┌─ INPUT RECORDS

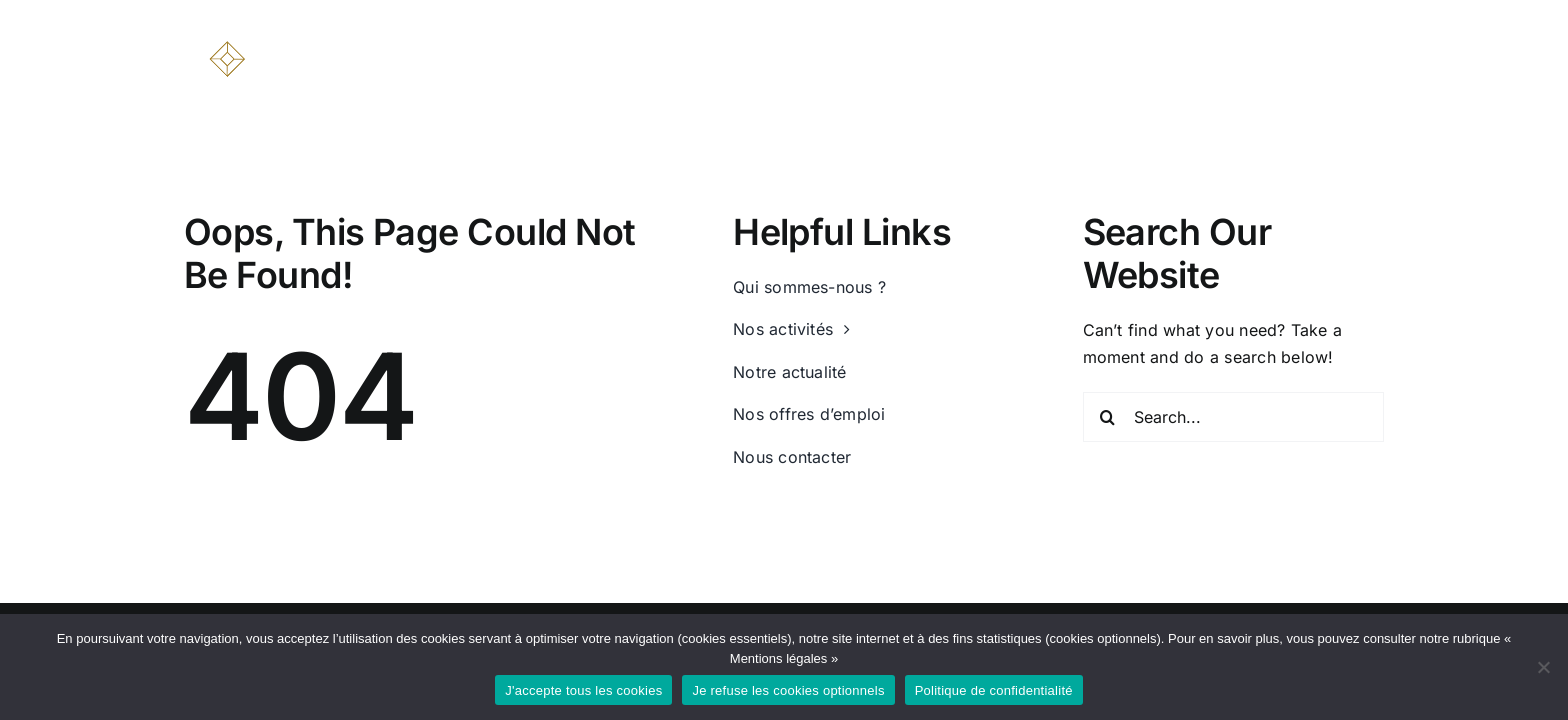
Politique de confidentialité (994, 690)
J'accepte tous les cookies (583, 690)
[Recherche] (1108, 417)
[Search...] (1234, 417)
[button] (1376, 52)
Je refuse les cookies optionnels (788, 690)
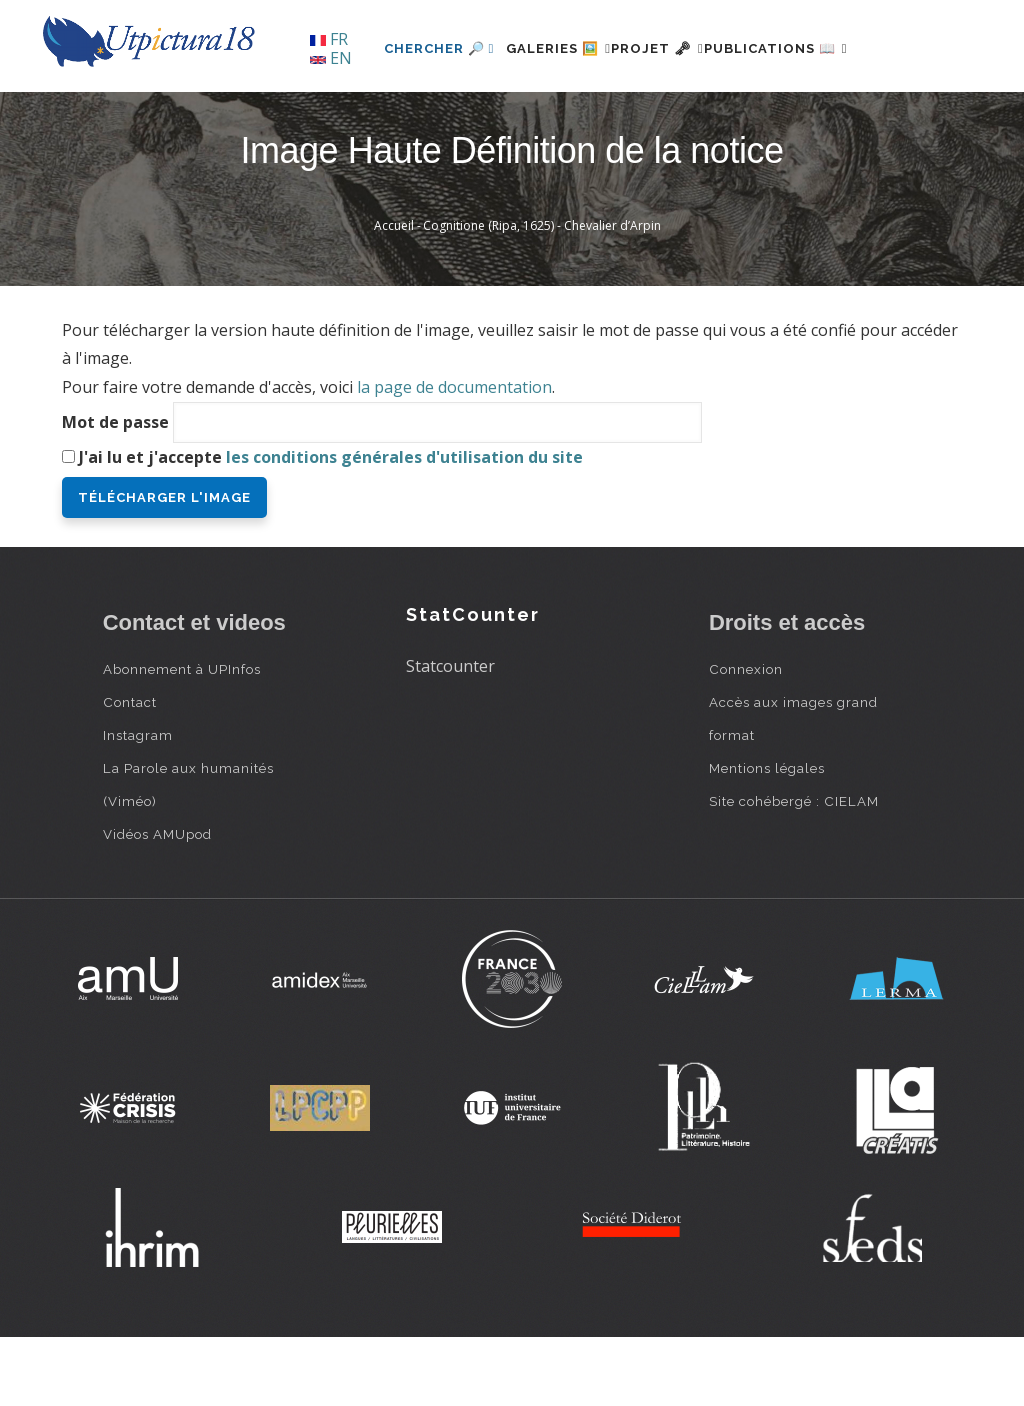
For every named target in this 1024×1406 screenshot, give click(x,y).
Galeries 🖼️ (508, 116)
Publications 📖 (774, 116)
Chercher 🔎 (377, 116)
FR (329, 39)
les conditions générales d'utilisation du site (404, 525)
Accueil (394, 294)
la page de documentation (454, 456)
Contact (130, 770)
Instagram (138, 803)
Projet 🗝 (631, 116)
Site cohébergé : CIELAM (794, 869)
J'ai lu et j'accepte (331, 525)
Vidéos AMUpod (157, 902)
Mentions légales (767, 836)
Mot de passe (115, 490)
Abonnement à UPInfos (182, 737)
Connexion (746, 737)
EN (331, 58)
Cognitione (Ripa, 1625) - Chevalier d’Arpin (542, 294)
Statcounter (450, 735)
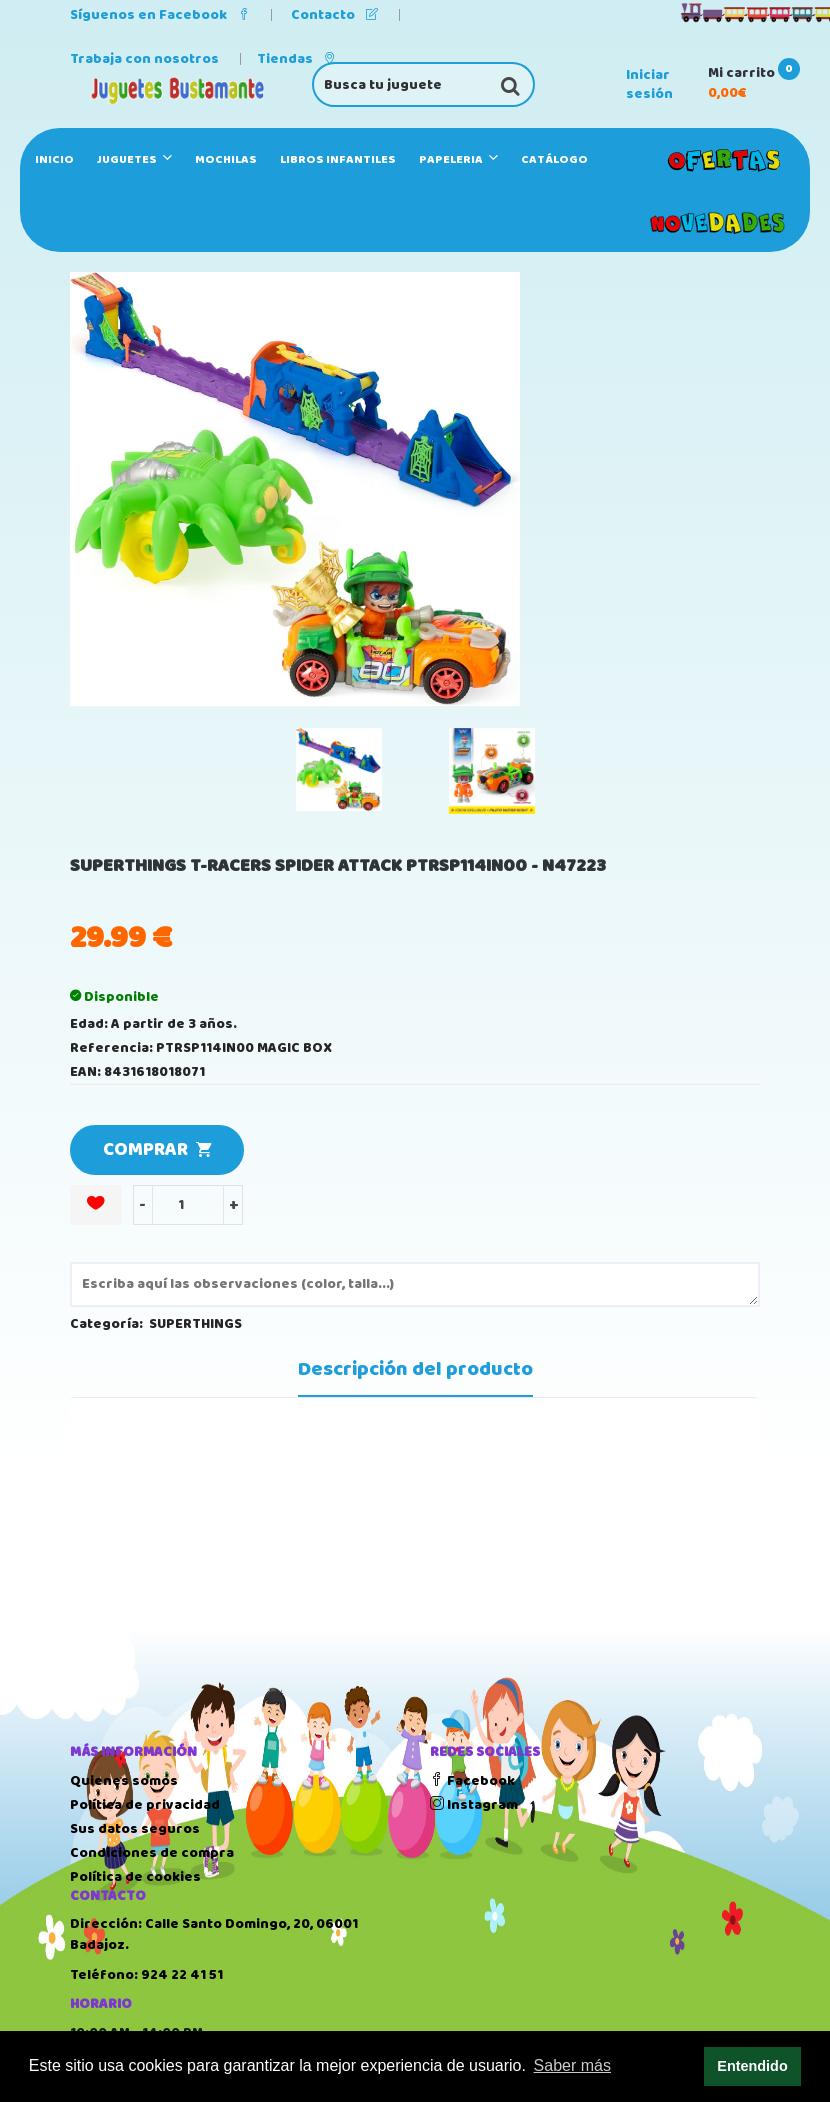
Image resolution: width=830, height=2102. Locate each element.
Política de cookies (135, 1877)
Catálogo (554, 159)
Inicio (54, 159)
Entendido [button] (752, 2066)
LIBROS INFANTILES (338, 159)
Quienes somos (124, 1781)
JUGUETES (134, 159)
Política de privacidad (145, 1805)
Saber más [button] (572, 2065)
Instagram (474, 1805)
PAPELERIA (458, 159)
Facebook (472, 1781)
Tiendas (296, 59)
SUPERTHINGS (195, 1324)
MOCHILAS (226, 159)
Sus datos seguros (135, 1829)
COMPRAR (157, 1150)
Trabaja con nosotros (144, 59)
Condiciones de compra (152, 1853)
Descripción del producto (415, 1370)
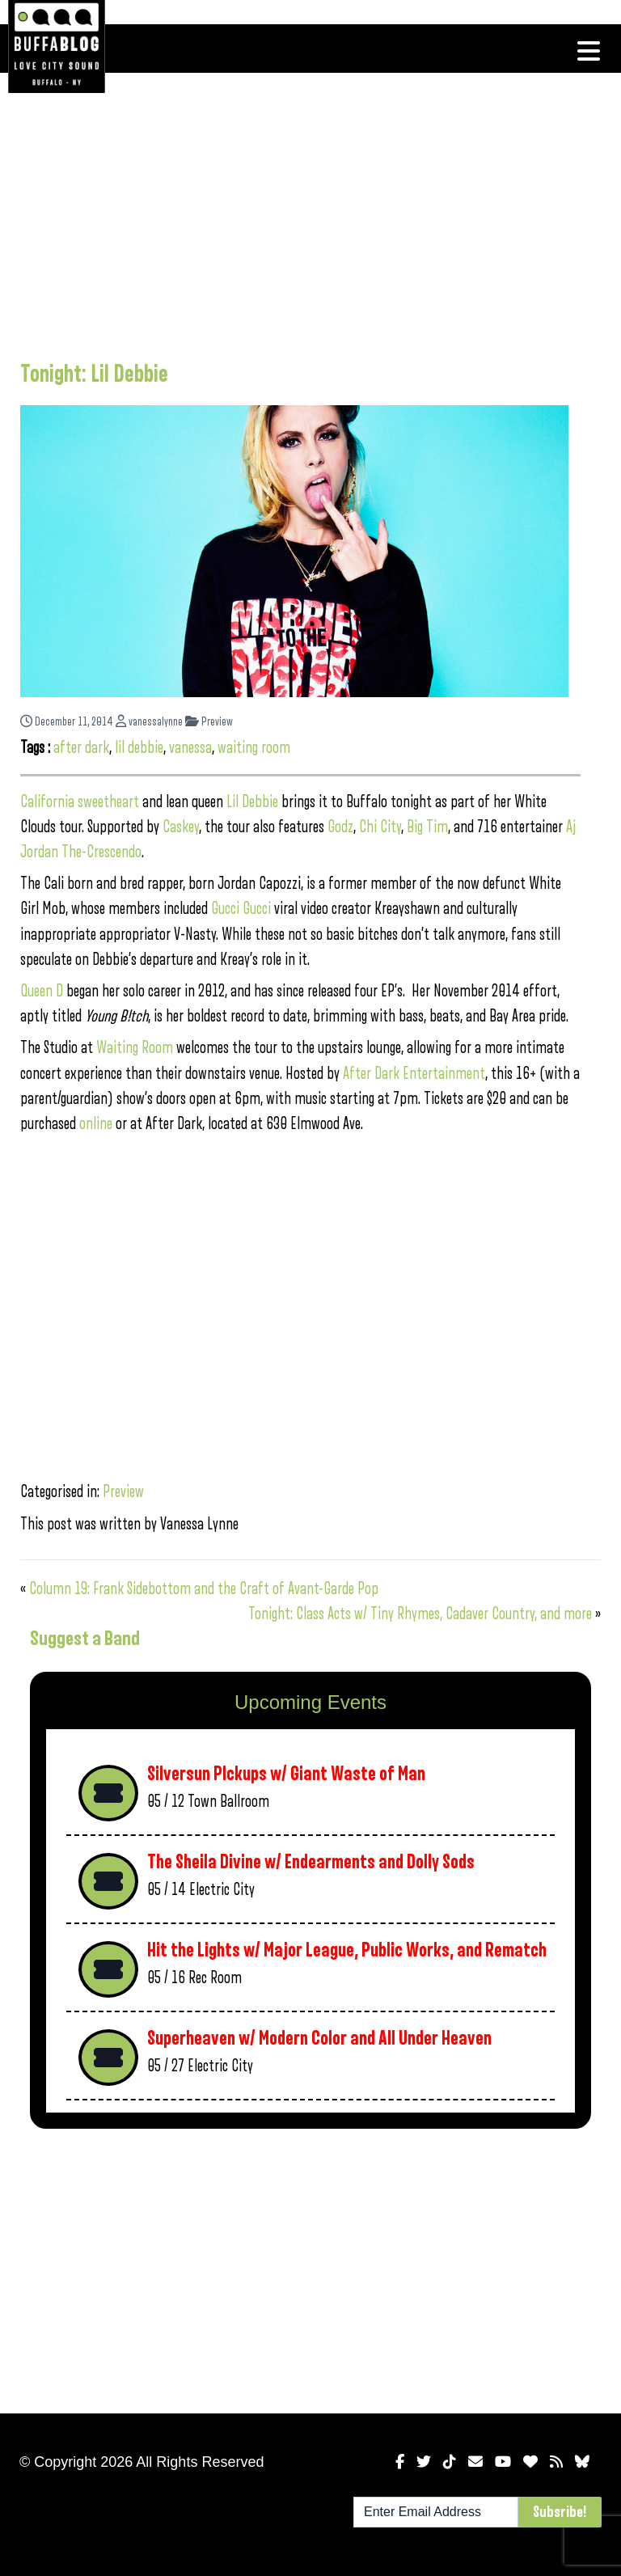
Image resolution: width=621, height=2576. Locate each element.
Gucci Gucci (241, 908)
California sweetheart (79, 801)
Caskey (181, 826)
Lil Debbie (252, 801)
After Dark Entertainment (414, 1073)
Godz (340, 826)
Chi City (380, 826)
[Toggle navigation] (588, 51)
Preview (209, 722)
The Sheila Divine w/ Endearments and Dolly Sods (311, 1862)
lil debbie (139, 747)
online (95, 1123)
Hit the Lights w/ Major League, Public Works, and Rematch (347, 1950)
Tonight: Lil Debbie (94, 374)
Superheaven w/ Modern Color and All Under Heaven (319, 2038)
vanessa (190, 747)
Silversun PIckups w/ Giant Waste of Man (286, 1774)
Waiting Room (134, 1047)
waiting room (254, 747)
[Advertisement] (300, 214)
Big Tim (427, 826)
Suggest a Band (85, 1638)
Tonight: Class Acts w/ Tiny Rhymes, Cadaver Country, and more (420, 1613)
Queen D (41, 991)
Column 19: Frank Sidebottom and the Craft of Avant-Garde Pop (203, 1588)
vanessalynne (149, 722)
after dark (81, 747)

└─

# ASSIGNMENT
Both boundary lines included, write out word for word only the lines above from the one containing "Vidéos AMUpod (157, 902)" to the one containing "Trabaja con nosotros (144, 59)", leaving out any pictures.

# SOLUTION TO THE EXERCISE
Vidéos AMUpod (157, 902)
Mentions légales (767, 836)
Mot de passe (115, 490)
Abonnement à UPInfos (182, 737)
Connexion (746, 737)
EN (331, 58)
Cognitione (Ripa, 1625) - Chevalier d’Arpin (542, 294)
Statcounter (450, 735)
Image resolution: width=830, height=2102. Locate each element.
Política de cookies (135, 1877)
Catálogo (554, 159)
Inicio (54, 159)
Entendido [button] (752, 2066)
LIBROS INFANTILES (338, 159)
Quienes somos (124, 1781)
JUGUETES (134, 159)
Política de privacidad (145, 1805)
Saber más [button] (572, 2065)
Instagram (474, 1805)
PAPELERIA (458, 159)
Facebook (472, 1781)
Tiendas (296, 59)
SUPERTHINGS (195, 1324)
MOCHILAS (226, 159)
Sus datos seguros (135, 1829)
COMPRAR (157, 1150)
Trabaja con nosotros (144, 59)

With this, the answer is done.